[Start of section]

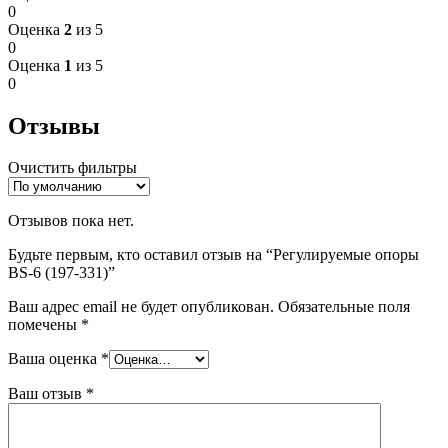
0
Оценка
2
из 5
0
Оценка
1
из 5
0
Отзывы
Очистить фильтры
Отзывов пока нет.
Будьте первым, кто оставил отзыв на “Регулируемые опоры
BS-6 (197-331)”
Ваш адрес email не будет опубликован.
Обязательные поля
помечены
*
Ваша оценка
*
Ваш отзыв
*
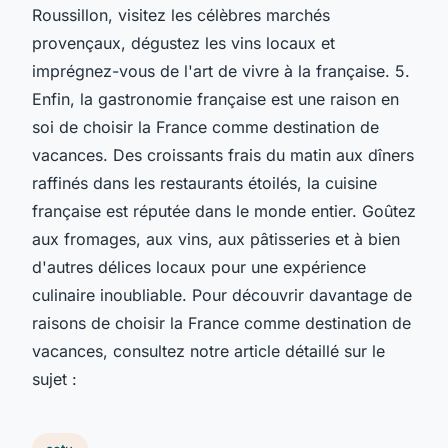
Roussillon, visitez les célèbres marchés
provençaux, dégustez les vins locaux et
imprégnez-vous de l'art de vivre à la française. 5.
Enfin, la gastronomie française est une raison en
soi de choisir la France comme destination de
vacances. Des croissants frais du matin aux dîners
raffinés dans les restaurants étoilés, la cuisine
française est réputée dans le monde entier. Goûtez
aux fromages, aux vins, aux pâtisseries et à bien
d'autres délices locaux pour une expérience
culinaire inoubliable. Pour découvrir davantage de
raisons de choisir la France comme destination de
vacances, consultez notre article détaillé sur le
sujet :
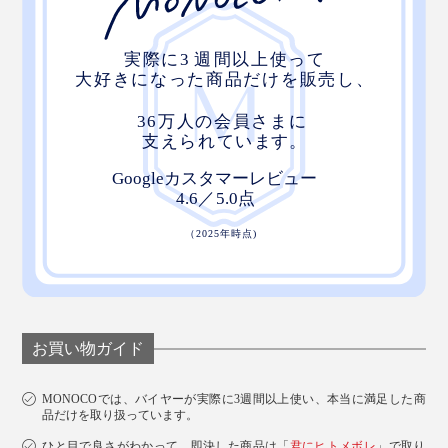
お買い物ガイド
MONOCOでは、バイヤーが実際に3週間以上使い、本当に満足した商
品だけを取り扱っています。
ひと目で良さがわかって、即決した商品は「
君にヒトメボレ
」で取り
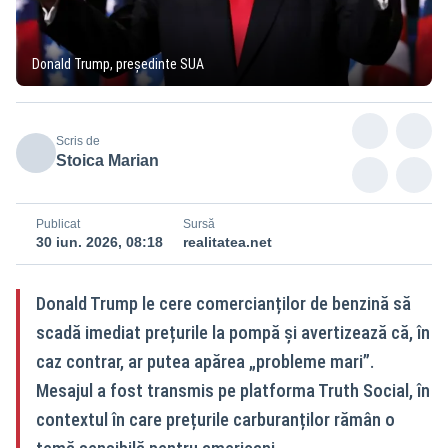
Donald Trump, președinte SUA
Scris de
Stoica Marian
Publicat
Sursă
30 iun. 2026, 08:18
realitatea.net
Donald Trump le cere comercianților de benzină să
scadă imediat prețurile la pompă și avertizează că, în
caz contrar, ar putea apărea „probleme mari”.
Mesajul a fost transmis pe platforma Truth Social, în
contextul în care prețurile carburanților rămân o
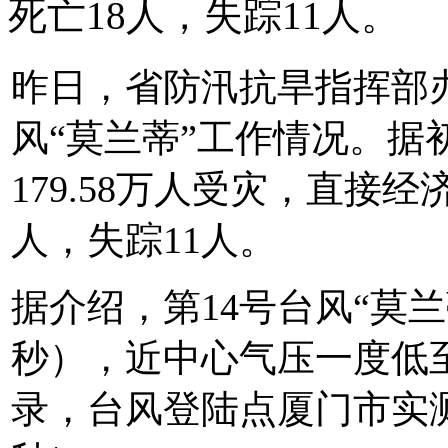
死亡18人，失踪11人。
昨日，省防汛抗旱指挥部
风“莫兰蒂”工作情况。据
179.58万人受灾，直接经
人，失踪11人。
据介绍，第14号台风“莫兰
秒），近中心气压一度低至
录，台风登陆点厦门市实测最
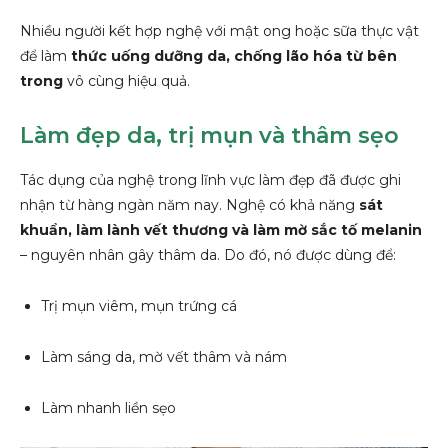
Nhiều người kết hợp nghệ với mật ong hoặc sữa thực vật
để làm
thức uống dưỡng da, chống lão hóa từ bên
trong
vô cùng hiệu quả.
Làm đẹp da, trị mụn và thâm sẹo
Tác dụng của nghệ trong lĩnh vực làm đẹp đã được ghi
nhận từ hàng ngàn năm nay. Nghệ có khả năng
sát
khuẩn, làm lành vết thương và làm mờ sắc tố melanin
– nguyên nhân gây thâm da. Do đó, nó được dùng để:
Trị mụn viêm, mụn trứng cá
Làm sáng da, mờ vết thâm và nám
Làm nhanh liền sẹo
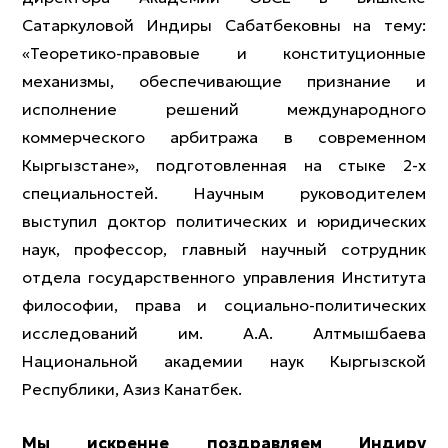
Сатаркуловой Индиры Сабатбековны на тему:
«Теоретико-правовые и конституционные
механизмы, обеспечивающие признание и
исполнение решений международного
коммерческого арбитража в современном
Кыргызстане», подготовленная на стыке 2-х
специальностей. Научным руководителем
выступил доктор политических и юридических
наук, профессор, главный научный сотрудник
отдела государственного управления Института
философии, права и социально-политических
исследований им. А.А. Алтмышбаева
Национальной академии наук Кыргызской
Республики, Азиз Канатбек.
Мы искренне поздравляем Индиру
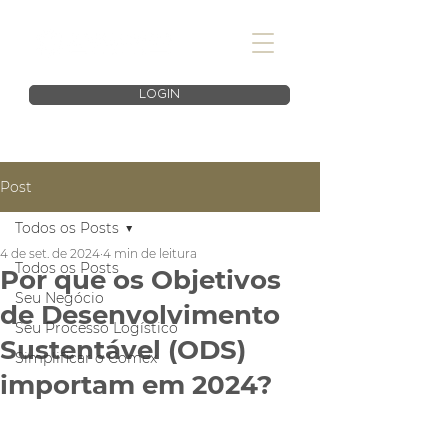
LOGIN
Post
Todos os Posts
4 de set. de 2024
4 min de leitura
Todos os Posts
Por que os Objetivos
Seu Negócio
de Desenvolvimento
Seu Processo Logístico
Sustentável (ODS)
Simplificar o Comex
importam em 2024?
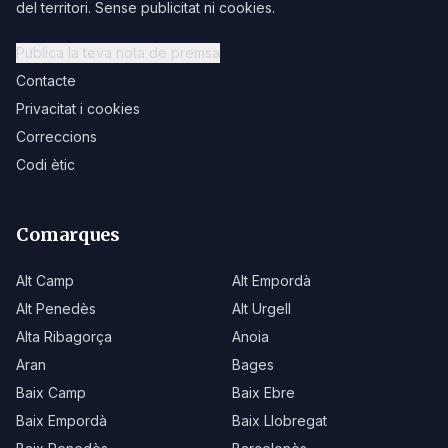
del territori. Sense publicitat ni cookies.
Publica la teva nota de premsa
Contacte
Privacitat i cookies
Correccions
Codi ètic
Comarques
Alt Camp
Alt Empordà
Alt Penedès
Alt Urgell
Alta Ribagorça
Anoia
Aran
Bages
Baix Camp
Baix Ebre
Baix Empordà
Baix Llobregat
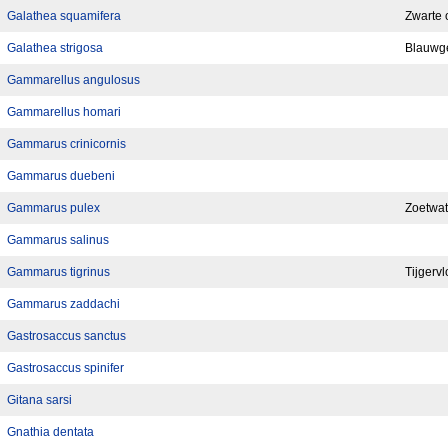
Galathea squamifera
Zwarte 
Galathea strigosa
Blauwge
Gammarellus angulosus
Gammarellus homari
Gammarus crinicornis
Gammarus duebeni
Gammarus pulex
Zoetwat
Gammarus salinus
Gammarus tigrinus
Tijgervl
Gammarus zaddachi
Gastrosaccus sanctus
Gastrosaccus spinifer
Gitana sarsi
Gnathia dentata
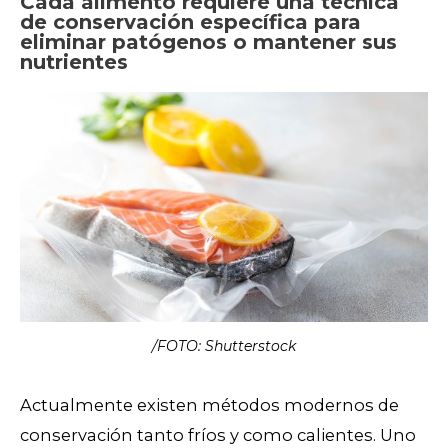
Cada alimento requiere una técnica
de conservación específica para
eliminar patógenos o mantener sus
nutrientes
/FOTO: Shutterstock
Actualmente existen métodos modernos de
conservación tanto fríos y como calientes. Uno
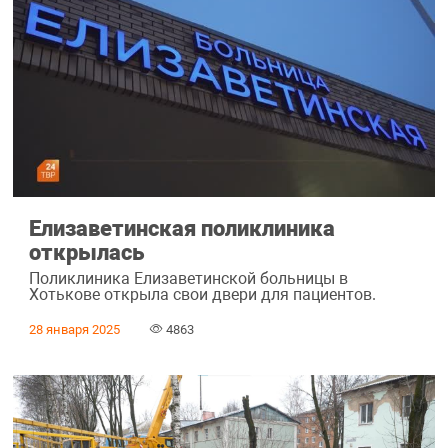
Елизаветинская поликлиника
открылась
Поликлиника Елизаветинской больницы в
Хотькове открыла свои двери для пациентов.
28 января 2025
4863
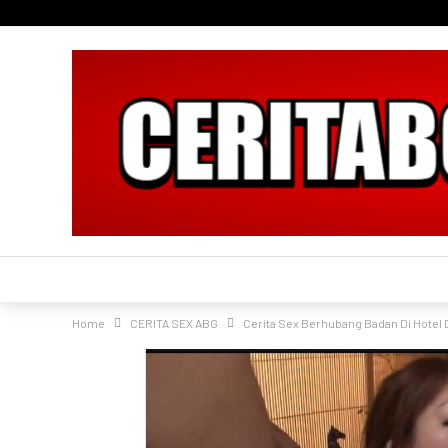
Home
CERITA SEX ABG
Cerita Sex Berhubang Badan Di Hotel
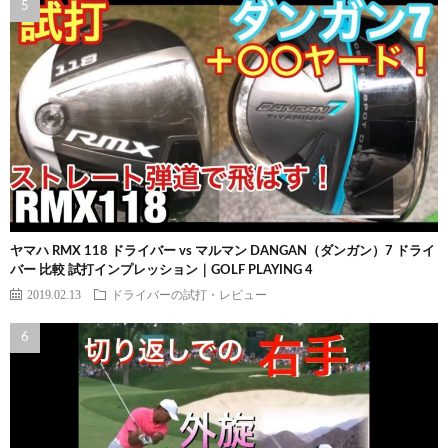
ヤマハ RMX 118 ドライバー vs マルマン DANGAN（ダンガン）7 ドライ
バー 比較 試打インプレッション｜GOLF PLAYING 4
2019.02.13
ドライバーの試打・レビュー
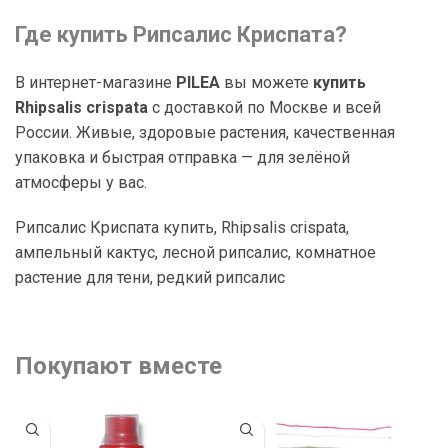
Где купить Рипсалис Криспата?
В интернет-магазине
PILEA
вы можете
купить
Rhipsalis crispata
с доставкой по Москве и всей
России. Живые, здоровые растения, качественная
упаковка и быстрая отправка — для зелёной
атмосферы у вас.
Рипсалис Криспата купить, Rhipsalis crispata,
ампельный кактус, лесной рипсалис, комнатное
растение для тени, редкий рипсалис
Покупают вместе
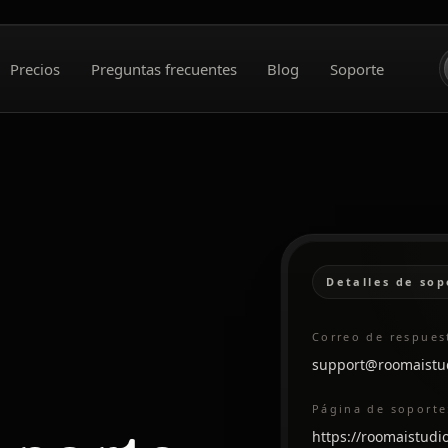
Precios
Preguntas frecuentes
Blog
Soporte
Detalles de sop
Correo de respues
support@roomaistu
Página de soporte
https://roomaistudi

[End of section]

▶ _Required action_: Search the data for the string "vins" and copy every line where it appears.

▶ _Task result_:
provençaux, dégustez les vins locaux et
aux fromages, aux vins, aux pâtisseries et à bien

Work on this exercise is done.